▶ _About this task_
Omit all pictures and transcribe only the lines in the entries below that run from the line with "sport-invent@ukr.net (1023, 643)" through the line with "[gardeners] In the".

▶ _Supplied records_
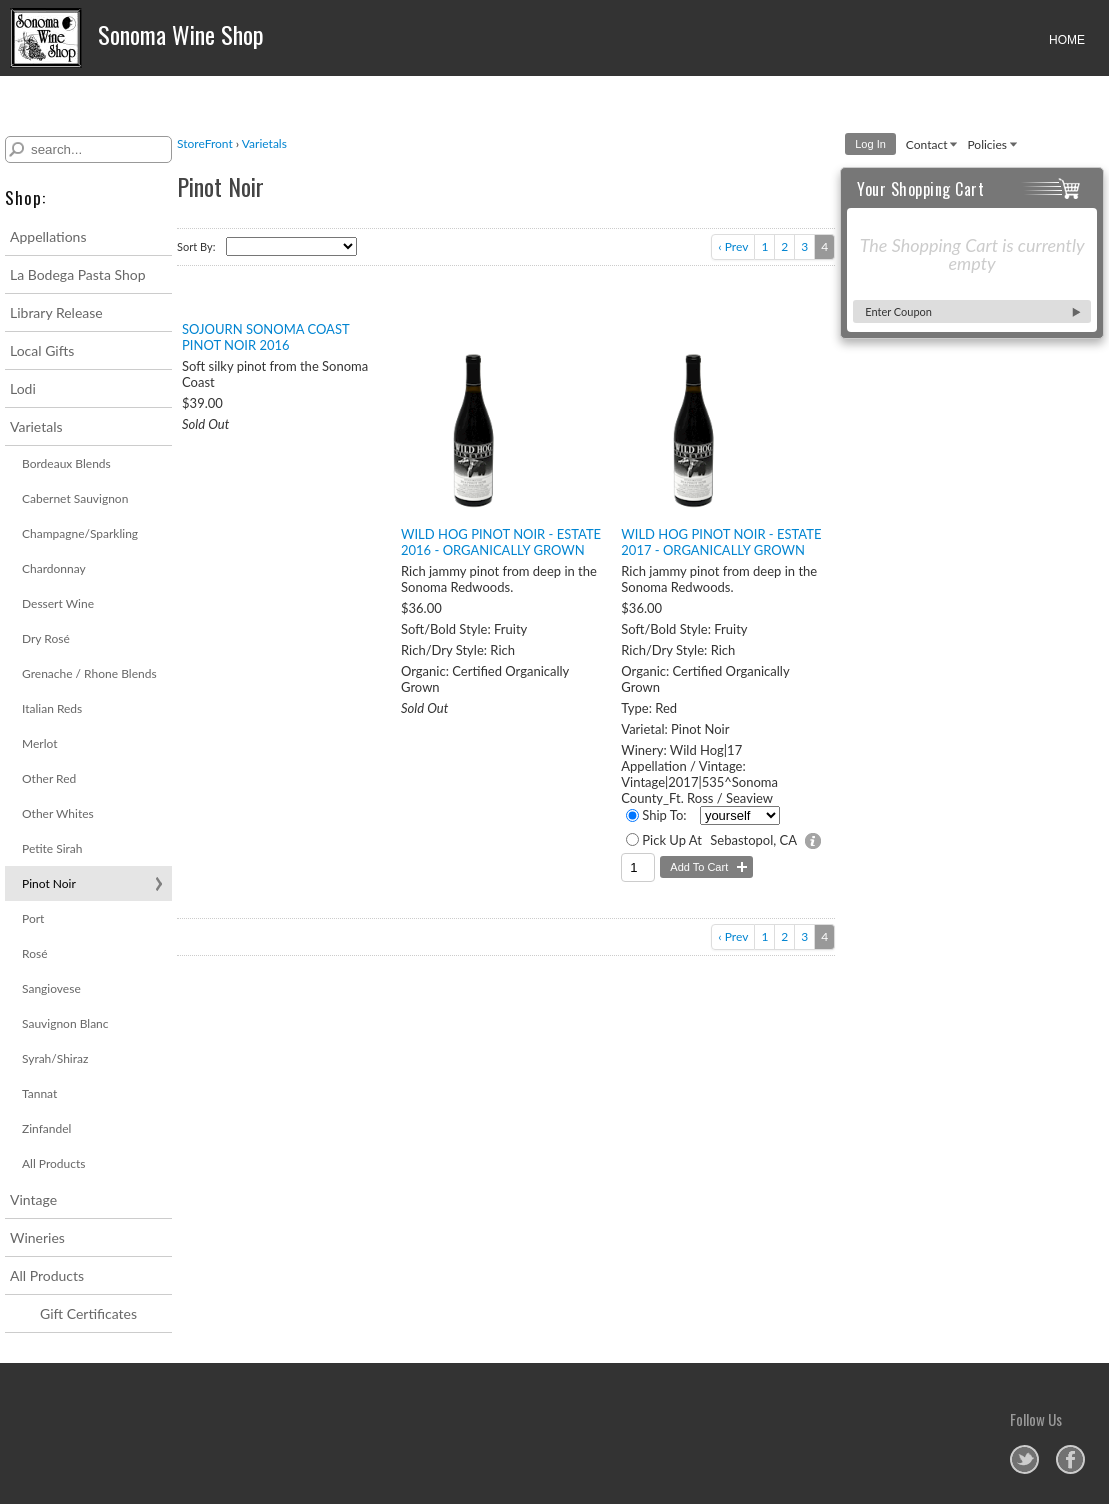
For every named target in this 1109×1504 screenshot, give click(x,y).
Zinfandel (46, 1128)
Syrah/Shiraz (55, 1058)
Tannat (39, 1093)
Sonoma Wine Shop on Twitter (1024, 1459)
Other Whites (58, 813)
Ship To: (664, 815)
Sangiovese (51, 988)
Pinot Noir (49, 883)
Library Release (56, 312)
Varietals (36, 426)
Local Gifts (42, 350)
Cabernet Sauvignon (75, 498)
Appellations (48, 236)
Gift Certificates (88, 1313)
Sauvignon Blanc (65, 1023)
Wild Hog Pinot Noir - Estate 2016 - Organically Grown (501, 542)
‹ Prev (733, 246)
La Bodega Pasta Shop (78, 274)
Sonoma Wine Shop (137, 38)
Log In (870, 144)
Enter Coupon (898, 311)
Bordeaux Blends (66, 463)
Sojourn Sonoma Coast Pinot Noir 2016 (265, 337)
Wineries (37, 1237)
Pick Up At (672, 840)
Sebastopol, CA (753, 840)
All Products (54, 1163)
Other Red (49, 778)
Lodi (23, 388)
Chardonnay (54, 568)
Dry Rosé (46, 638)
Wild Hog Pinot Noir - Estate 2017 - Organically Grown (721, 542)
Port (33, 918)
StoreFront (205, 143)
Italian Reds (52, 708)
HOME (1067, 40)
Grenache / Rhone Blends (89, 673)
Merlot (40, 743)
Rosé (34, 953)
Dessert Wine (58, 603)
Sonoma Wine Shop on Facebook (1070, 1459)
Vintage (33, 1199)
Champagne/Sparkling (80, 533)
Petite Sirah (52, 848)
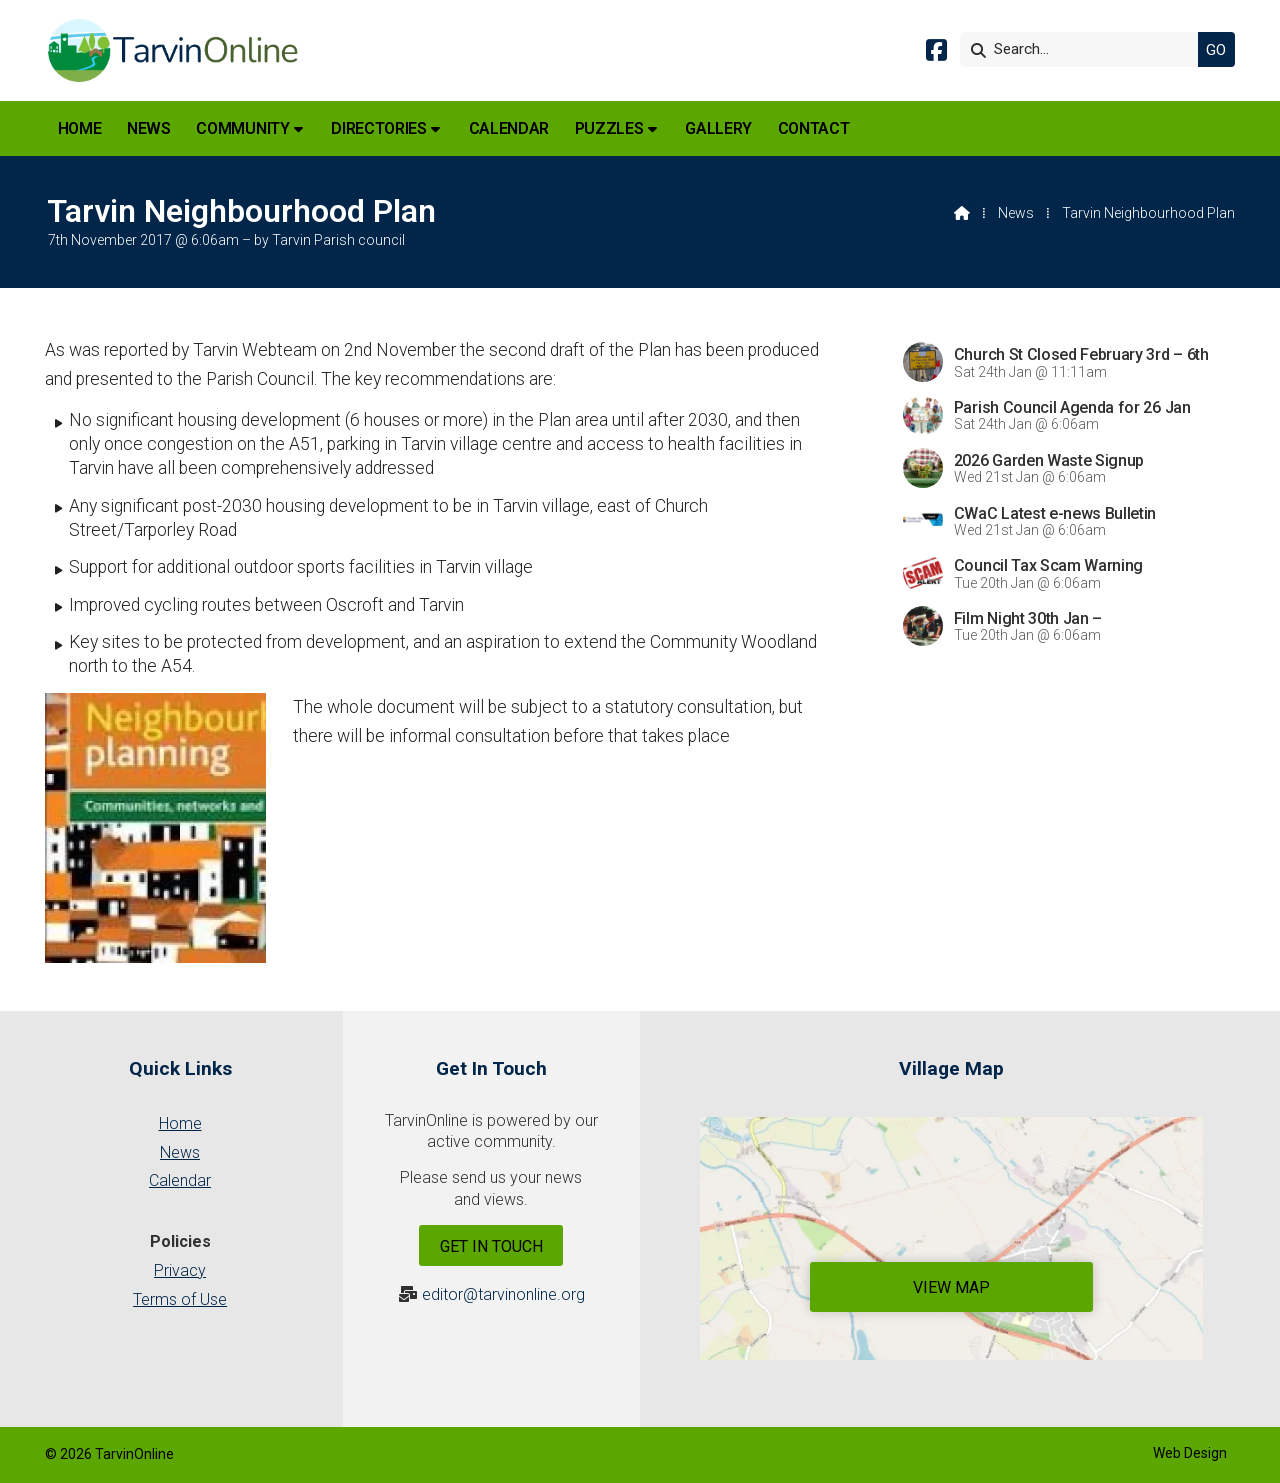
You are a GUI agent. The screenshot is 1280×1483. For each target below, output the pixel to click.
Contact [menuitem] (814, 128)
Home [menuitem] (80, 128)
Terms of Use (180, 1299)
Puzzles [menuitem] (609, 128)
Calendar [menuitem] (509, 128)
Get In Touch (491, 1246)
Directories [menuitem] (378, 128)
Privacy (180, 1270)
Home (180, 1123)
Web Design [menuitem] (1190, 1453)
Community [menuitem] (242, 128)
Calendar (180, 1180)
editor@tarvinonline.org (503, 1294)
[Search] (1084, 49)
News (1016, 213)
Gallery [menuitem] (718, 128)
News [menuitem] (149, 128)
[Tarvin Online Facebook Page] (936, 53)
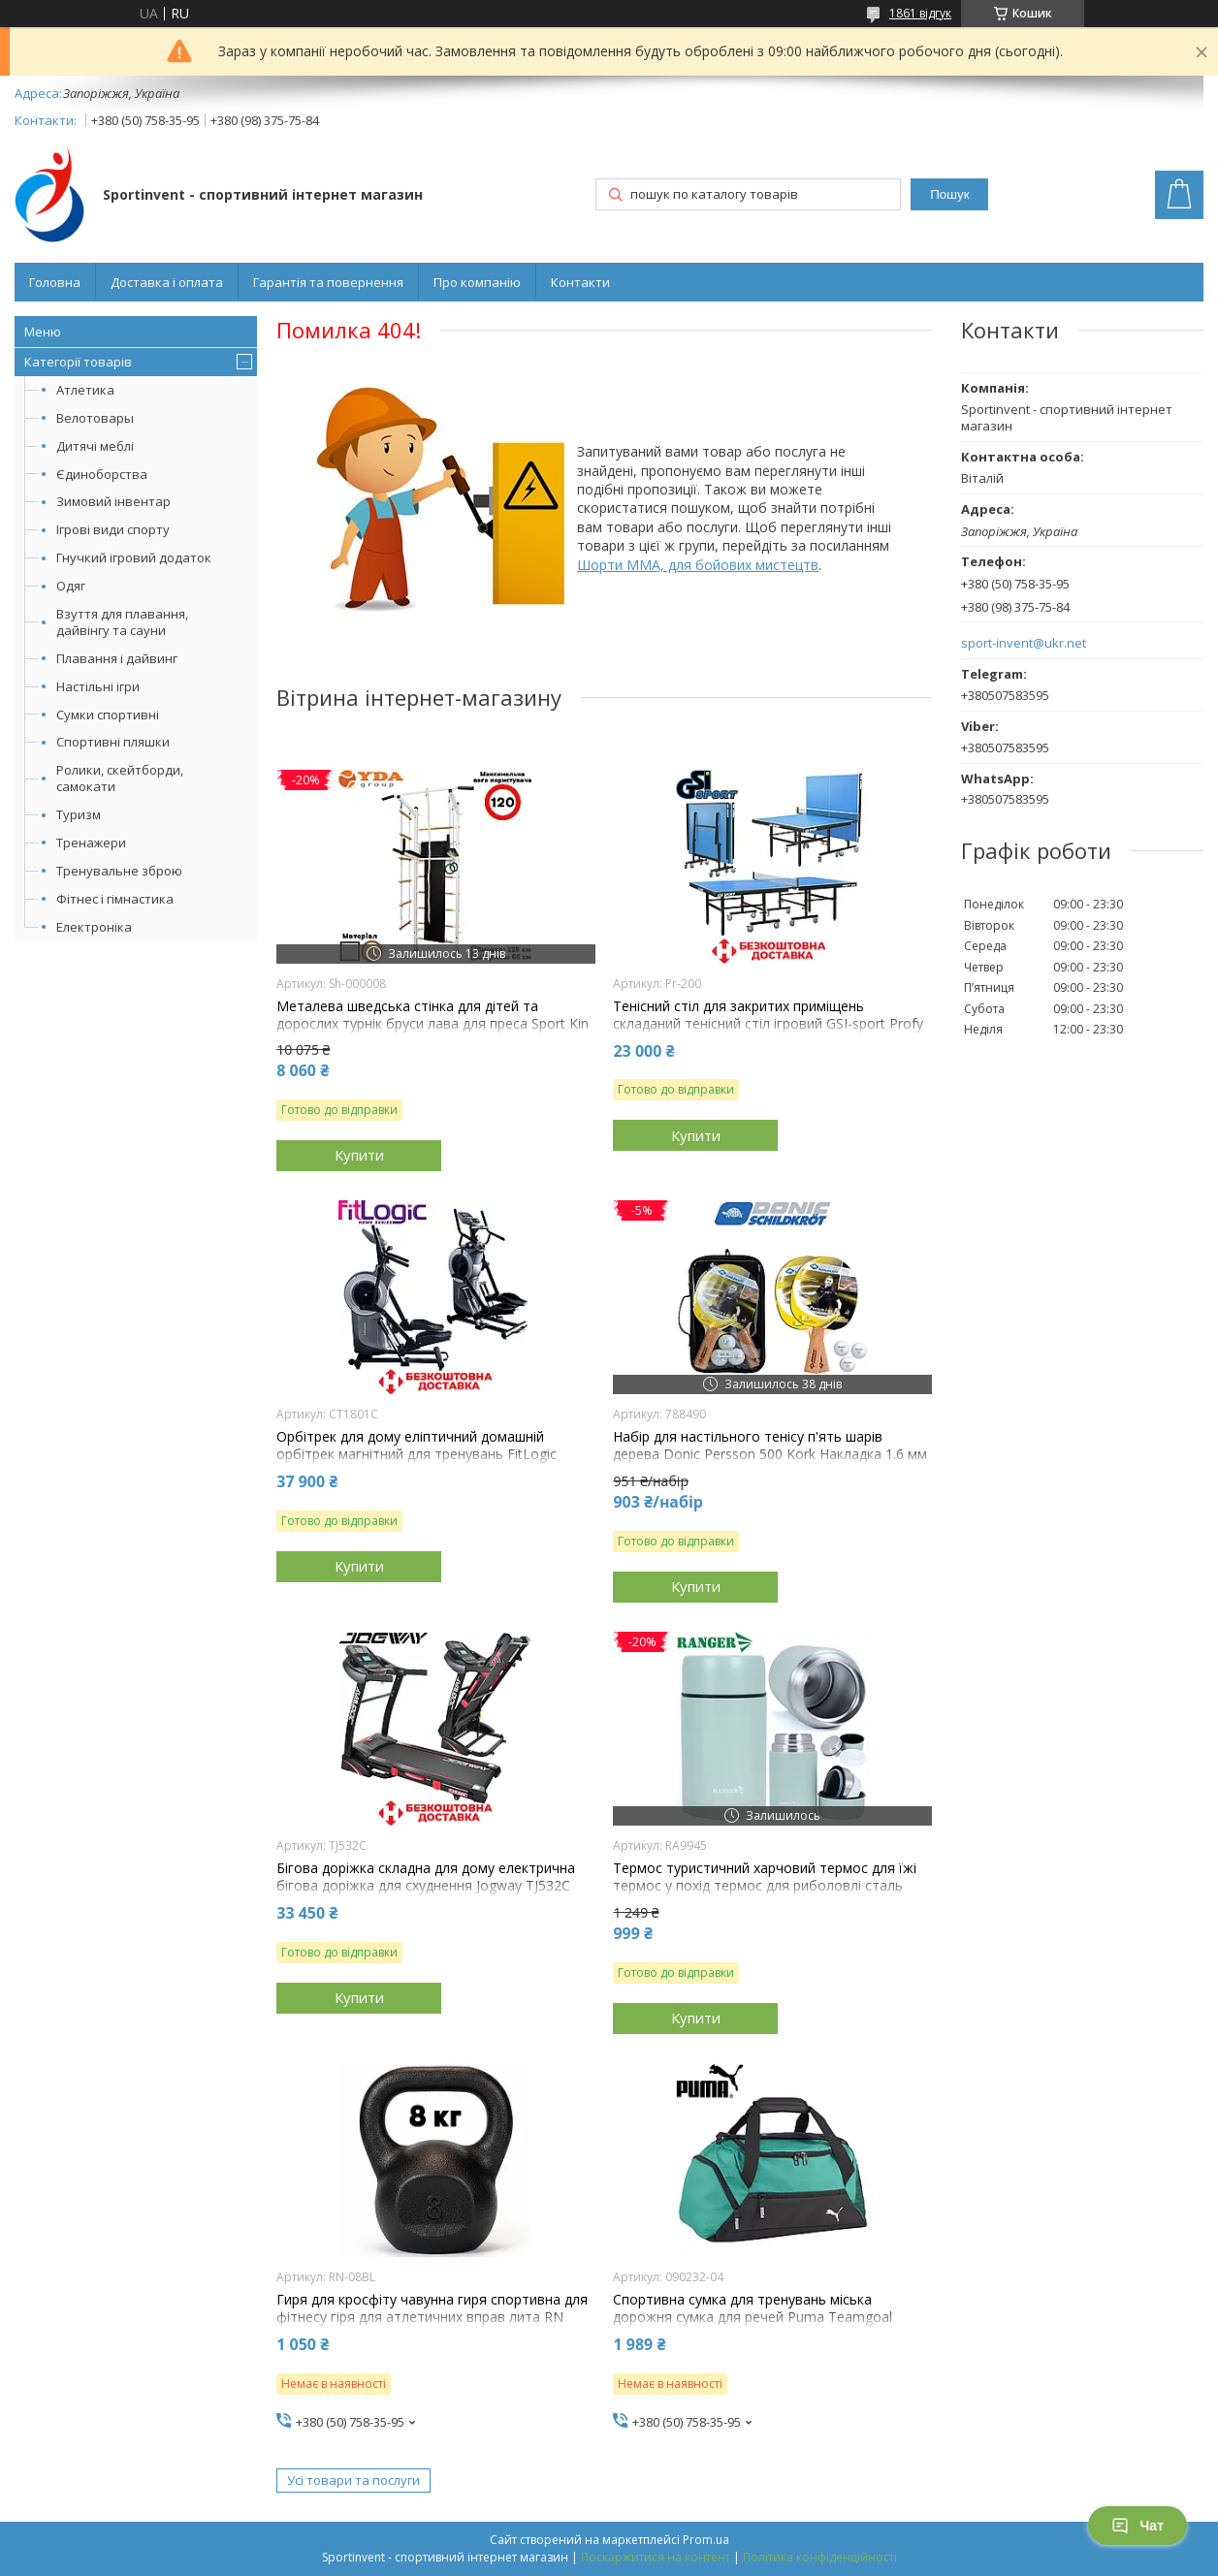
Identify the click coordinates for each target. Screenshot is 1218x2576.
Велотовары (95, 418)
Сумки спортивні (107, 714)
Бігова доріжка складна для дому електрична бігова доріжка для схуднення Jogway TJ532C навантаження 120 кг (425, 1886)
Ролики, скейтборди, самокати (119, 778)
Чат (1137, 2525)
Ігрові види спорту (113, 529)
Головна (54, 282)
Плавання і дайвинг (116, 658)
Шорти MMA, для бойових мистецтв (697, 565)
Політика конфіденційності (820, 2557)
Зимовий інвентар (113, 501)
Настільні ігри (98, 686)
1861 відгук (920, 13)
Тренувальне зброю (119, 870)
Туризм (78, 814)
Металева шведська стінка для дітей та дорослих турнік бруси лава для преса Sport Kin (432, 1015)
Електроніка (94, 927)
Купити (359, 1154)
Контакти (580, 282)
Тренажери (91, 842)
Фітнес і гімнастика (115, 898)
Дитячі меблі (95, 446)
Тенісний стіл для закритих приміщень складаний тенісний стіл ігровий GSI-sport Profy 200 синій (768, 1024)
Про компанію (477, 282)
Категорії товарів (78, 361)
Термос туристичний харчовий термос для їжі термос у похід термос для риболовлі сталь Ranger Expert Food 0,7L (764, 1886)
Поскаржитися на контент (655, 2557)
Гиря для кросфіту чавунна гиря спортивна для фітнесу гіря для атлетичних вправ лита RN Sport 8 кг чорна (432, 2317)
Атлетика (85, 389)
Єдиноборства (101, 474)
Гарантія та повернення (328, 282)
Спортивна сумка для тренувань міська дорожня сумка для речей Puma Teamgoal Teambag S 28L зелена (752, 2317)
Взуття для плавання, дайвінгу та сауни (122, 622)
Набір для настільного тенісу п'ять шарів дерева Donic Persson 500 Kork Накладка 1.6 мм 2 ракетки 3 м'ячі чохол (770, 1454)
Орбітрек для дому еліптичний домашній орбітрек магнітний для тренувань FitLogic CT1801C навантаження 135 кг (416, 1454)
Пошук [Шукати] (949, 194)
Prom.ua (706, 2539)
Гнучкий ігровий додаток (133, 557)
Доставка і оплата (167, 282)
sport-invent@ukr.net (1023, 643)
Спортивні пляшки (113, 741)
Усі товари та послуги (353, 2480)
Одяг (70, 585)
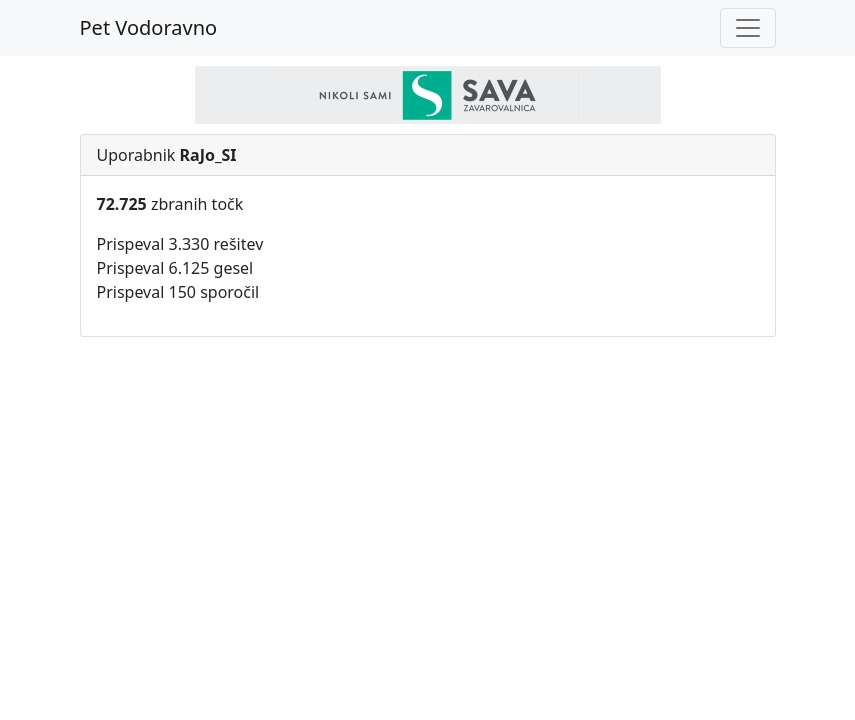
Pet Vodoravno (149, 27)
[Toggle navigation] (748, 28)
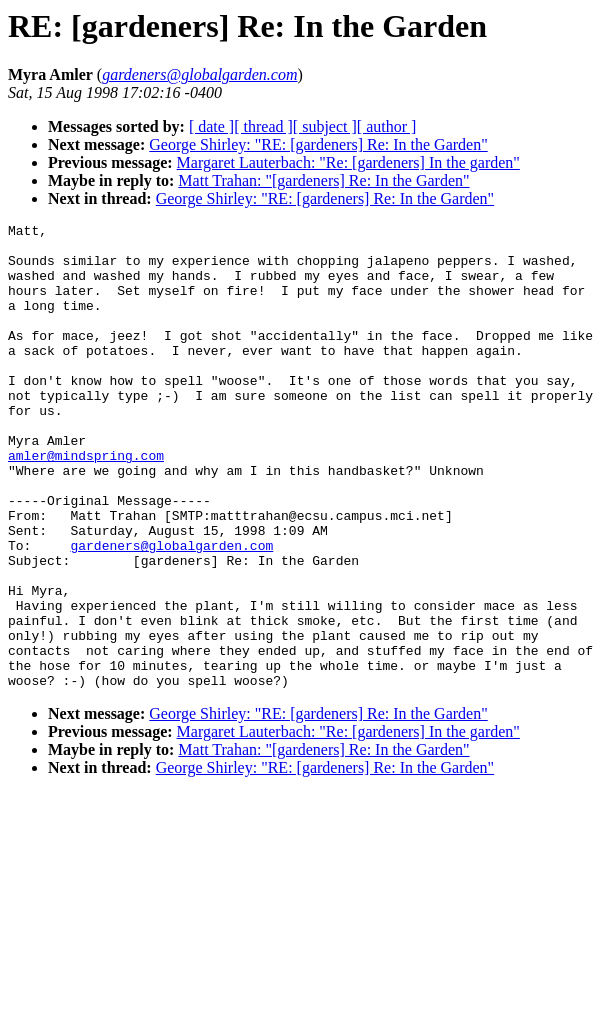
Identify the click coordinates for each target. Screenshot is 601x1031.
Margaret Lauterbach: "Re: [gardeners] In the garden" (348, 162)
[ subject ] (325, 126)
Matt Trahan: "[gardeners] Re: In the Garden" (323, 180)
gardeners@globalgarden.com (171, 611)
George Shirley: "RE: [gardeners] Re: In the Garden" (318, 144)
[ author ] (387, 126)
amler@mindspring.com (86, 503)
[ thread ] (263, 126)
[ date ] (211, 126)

▶ _Your solution_
sport-invent@ukr.net (1023, 643)
Спортивні пляшки (113, 741)
Усі товари та послуги (353, 2480)
Одяг (70, 585)
Pet Vodoravno (149, 27)
[Toggle navigation] (748, 28)
Identify the click coordinates for each target. Screenshot is 601x1031.
Margaret Lauterbach: "Re: [gardeners] In the garden" (348, 162)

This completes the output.